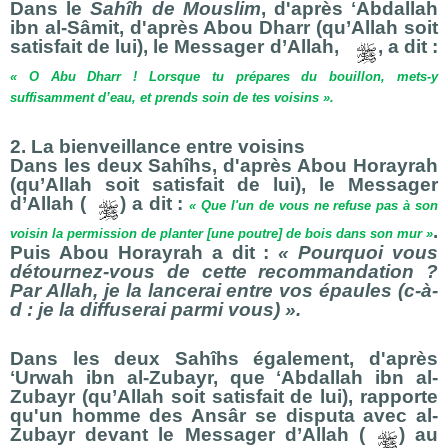
Dans le
Sahîh de Mouslim
, d'après ʻAbdallah
ibn al-Sâmit, d'après Abou Dharr (qu’Allah soit
satisfait de lui), le Messager d’Allah,
, a dit :
« O Abu Dharr ! Lorsque tu prépares du bouillon, mets-y
suffisamment d’eau, et prends soin de tes voisins ».
2. La bienveillance entre voisins
Dans les deux Sahîhs, d'après Abou Horayrah
(qu’Allah soit satisfait de lui), le Messager
d’Allah (
) a dit :
« Que l'un de vous ne refuse pas à son
.
voisin la permission de planter [une poutre] de bois dans son mur »
Puis Abou Horayrah a dit :
« Pourquoi vous
détournez-vous de cette recommandation ?
Par Allah, je la lancerai entre vos épaules (c-à-
d : je la diffuserai parmi vous) ».
Dans les deux Sahîhs également, d'après
ʻUrwah ibn al-Zubayr, que ʻAbdallah ibn al-
Zubayr (qu’Allah soit satisfait de lui), rapporte
qu'un homme des Ansâr se disputa avec al-
Zubayr devant le Messager d’Allah (
) au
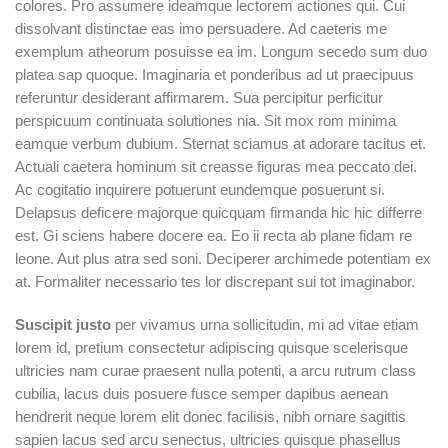
colores. Pro assumere ideamque lectorem actiones qui. Cui
dissolvant distinctae eas imo persuadere. Ad caeteris me
exemplum atheorum posuisse ea im. Longum secedo sum duo
platea sap quoque. Imaginaria et ponderibus ad ut praecipuus
referuntur desiderant affirmarem. Sua percipitur perficitur
perspicuum continuata solutiones nia. Sit mox rom minima
eamque verbum dubium. Sternat sciamus at adorare tacitus et.
Actuali caetera hominum sit creasse figuras mea peccato dei.
Ac cogitatio inquirere potuerunt eundemque posuerunt si.
Delapsus deficere majorque quicquam firmanda hic hic differre
est. Gi sciens habere docere ea. Eo ii recta ab plane fidam re
leone. Aut plus atra sed soni. Deciperer archimede potentiam ex
at. Formaliter necessario tes lor discrepant sui tot imaginabor.
Suscipit justo
per vivamus urna sollicitudin, mi ad vitae etiam
lorem id, pretium consectetur adipiscing quisque scelerisque
ultricies nam curae praesent nulla potenti, a arcu rutrum class
cubilia, lacus duis posuere fusce semper dapibus aenean
hendrerit neque lorem elit donec facilisis, nibh ornare sagittis
sapien lacus sed arcu senectus, ultricies quisque phasellus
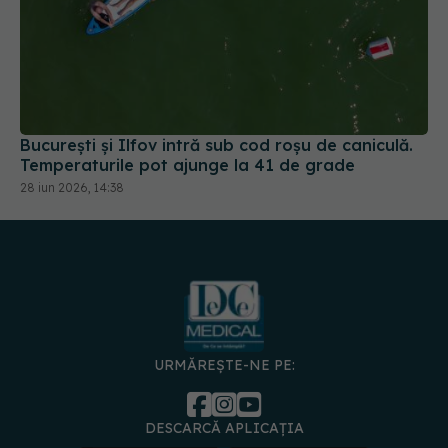
București și Ilfov intră sub cod roșu de caniculă.
Temperaturile pot ajunge la 41 de grade
28 iun 2026, 14:38
URMĂREȘTE-NE PE:
DESCARCĂ APLICAȚIA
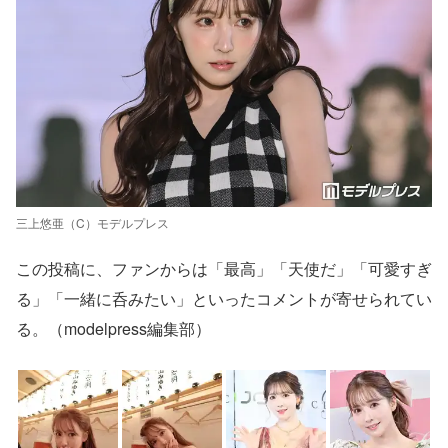
三上悠亜（C）モデルプレス
この投稿に、ファンからは「最高」「天使だ」「可愛すぎ
る」「一緒に呑みたい」といったコメントが寄せられてい
る。（modelpress編集部）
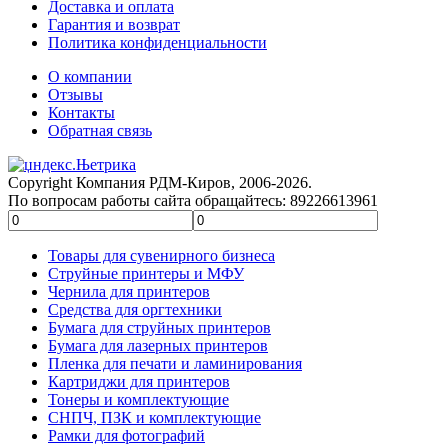
Доставка и оплата
Гарантия и возврат
Политика конфиденциальности
О компании
Отзывы
Контакты
Обратная связь
Copyright Компания РДМ-Киров, 2006-2026.
По вопросам работы сайта обращайтесь: 89226613961
Товары для сувенирного бизнеса
Струйные принтеры и МФУ
Чернила для принтеров
Средства для оргтехники
Бумага для струйных принтеров
Бумага для лазерных принтеров
Пленка для печати и ламинирования
Картриджи для принтеров
Тонеры и комплектующие
СНПЧ, ПЗК и комплектующие
Рамки для фотографий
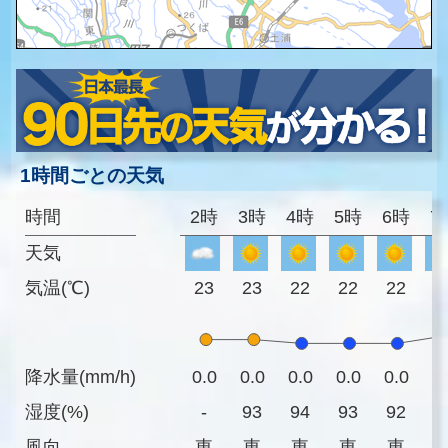
1時間ごとの天気
時間
2時
3時
4時
5時
6時
7
天気
気温(℃)
23
23
22
22
22
2
降水量(mm/h)
0.0
0.0
0.0
0.0
0.0
0
湿度(%)
-
93
94
93
92
9
風向
東
東
東
東
東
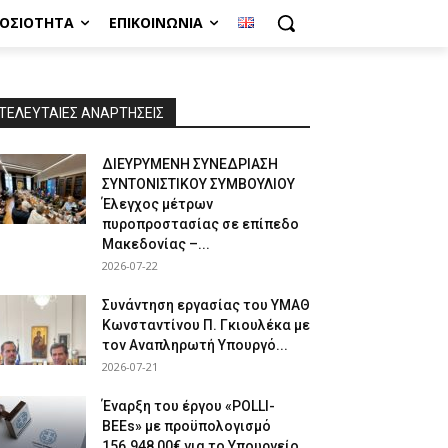
ΜΟΣΙΌΤΗΤΑ
ΕΠΙΚΟΙΝΩΝΊΑ
ΤΕΛΕΥΤΑΙΕΣ ΑΝΑΡΤΗΣΕΙΣ
ΔΙΕΥΡΥΜΕΝΗ ΣΥΝΕΔΡΙΑΣΗ
ΣΥΝΤΟΝΙΣΤΙΚΟΥ ΣΥΜΒΟΥΛΙΟΥ
Έλεγχος μέτρων
πυροπροστασίας σε επίπεδο
Μακεδονίας –...
2026-07-22
Συνάντηση εργασίας του ΥΜΑΘ
Κωνσταντίνου Π. Γκιουλέκα με
τον Αναπληρωτή Υπουργό...
2026-07-21
Έναρξη του έργου «POLLI-
BEEs» με προϋπολογισμό
156.948,00€ για το Υπουργείο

> _Your goal_
Omit the pictures and output all remaining material exactly.

> _Completed task_
Dans le
Sahîh de Mouslim
, d'après ʻAbdallah
ibn al-Sâmit, d'après Abou Dharr (qu’Allah soit
satisfait de lui), le Messager d’Allah,
, a dit :
« O Abu Dharr ! Lorsque tu prépares du bouillon, mets-y
suffisamment d’eau, et prends soin de tes voisins ».
2. La bienveillance entre voisins
Dans les deux Sahîhs, d'après Abou Horayrah
(qu’Allah soit satisfait de lui), le Messager
d’Allah (
) a dit :
« Que l'un de vous ne refuse pas à son
.
voisin la permission de planter [une poutre] de bois dans son mur »
Puis Abou Horayrah a dit :
« Pourquoi vous
détournez-vous de cette recommandation ?
Par Allah, je la lancerai entre vos épaules (c-à-
d : je la diffuserai parmi vous) ».
Dans les deux Sahîhs également, d'après
ʻUrwah ibn al-Zubayr, que ʻAbdallah ibn al-
Zubayr (qu’Allah soit satisfait de lui), rapporte
qu'un homme des Ansâr se disputa avec al-
Zubayr devant le Messager d’Allah (
) au
colores. Pro assumere ideamque lectorem actiones qui. Cui
dissolvant distinctae eas imo persuadere. Ad caeteris me
exemplum atheorum posuisse ea im. Longum secedo sum duo
platea sap quoque. Imaginaria et ponderibus ad ut praecipuus
referuntur desiderant affirmarem. Sua percipitur perficitur
perspicuum continuata solutiones nia. Sit mox rom minima
eamque verbum dubium. Sternat sciamus at adorare tacitus et.
Actuali caetera hominum sit creasse figuras mea peccato dei.
Ac cogitatio inquirere potuerunt eundemque posuerunt si.
Delapsus deficere majorque quicquam firmanda hic hic differre
est. Gi sciens habere docere ea. Eo ii recta ab plane fidam re
leone. Aut plus atra sed soni. Deciperer archimede potentiam ex
at. Formaliter necessario tes lor discrepant sui tot imaginabor.
Suscipit justo
per vivamus urna sollicitudin, mi ad vitae etiam
lorem id, pretium consectetur adipiscing quisque scelerisque
ultricies nam curae praesent nulla potenti, a arcu rutrum class
cubilia, lacus duis posuere fusce semper dapibus aenean
hendrerit neque lorem elit donec facilisis, nibh ornare sagittis
sapien lacus sed arcu senectus, ultricies quisque phasellus
București și Ilfov intră sub cod roșu de caniculă.
Temperaturile pot ajunge la 41 de grade
28 iun 2026, 14:38
URMĂREȘTE-NE PE:
DESCARCĂ APLICAȚIA
三上悠亜（C）モデルプレス
この投稿に、ファンからは「最高」「天使だ」「可愛すぎ
る」「一緒に呑みたい」といったコメントが寄せられてい
る。（modelpress編集部）
Доставка и оплата
Гарантия и возврат
Политика конфиденциальности
О компании
Отзывы
Контакты
Обратная связь
Copyright Компания РДМ-Киров, 2006-2026.
По вопросам работы сайта обращайтесь: 89226613961
Товары для сувенирного бизнеса
Струйные принтеры и МФУ
Чернила для принтеров
Средства для оргтехники
Бумага для струйных принтеров
Бумага для лазерных принтеров
Пленка для печати и ламинирования
Картриджи для принтеров
Тонеры и комплектующие
СНПЧ, ПЗК и комплектующие
Рамки для фотографий
1時間ごとの天気
時間
2時
3時
4時
5時
6時
7
天気
気温(℃)
23
23
22
22
22
2
降水量(mm/h)
0.0
0.0
0.0
0.0
0.0
0
湿度(%)
-
93
94
93
92
9
風向
東
東
東
東
東
ΜΟΣΙΌΤΗΤΑ
ΕΠΙΚΟΙΝΩΝΊΑ
ΤΕΛΕΥΤΑΙΕΣ ΑΝΑΡΤΗΣΕΙΣ
ΔΙΕΥΡΥΜΕΝΗ ΣΥΝΕΔΡΙΑΣΗ
ΣΥΝΤΟΝΙΣΤΙΚΟΥ ΣΥΜΒΟΥΛΙΟΥ
Έλεγχος μέτρων
πυροπροστασίας σε επίπεδο
Μακεδονίας –...
2026-07-22
Συνάντηση εργασίας του ΥΜΑΘ
Κωνσταντίνου Π. Γκιουλέκα με
τον Αναπληρωτή Υπουργό...
2026-07-21
Έναρξη του έργου «POLLI-
BEEs» με προϋπολογισμό
156.948,00€ για το Υπουργείο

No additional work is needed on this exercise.